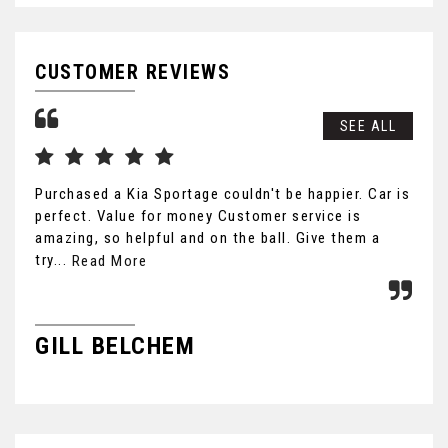
CUSTOMER REVIEWS
SEE ALL
Purchased a Kia Sportage couldn't be happier. Car is
Cou
perfect. Value for money Customer service is
car
amazing, so helpful and on the ball. Give them a
hon
try...
fri
Read More
GILL BELCHEM
B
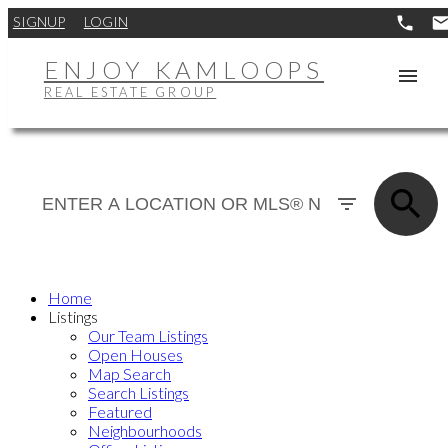
SIGNUP
LOGIN
ENJOY KAMLOOPS
REAL ESTATE GROUP
Home
Listings
Our Team Listings
Open Houses
Map Search
Search Listings
Featured
Neighbourhoods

## What the task requires
Copy the data in full. No pictures belong in the copy.

## Exercise response
CUSTOMER REVIEWS
SEE ALL
Purchased a Kia Sportage couldn't be happier. Car is
Cou
perfect. Value for money Customer service is
car
amazing, so helpful and on the ball. Give them a
hon
try...
fri
Read More
GILL BELCHEM
B
SIGNUP
LOGIN
ENJOY KAMLOOPS
REAL ESTATE GROUP
Home
Listings
Our Team Listings
Open Houses
Map Search
Search Listings
Featured
Neighbourhoods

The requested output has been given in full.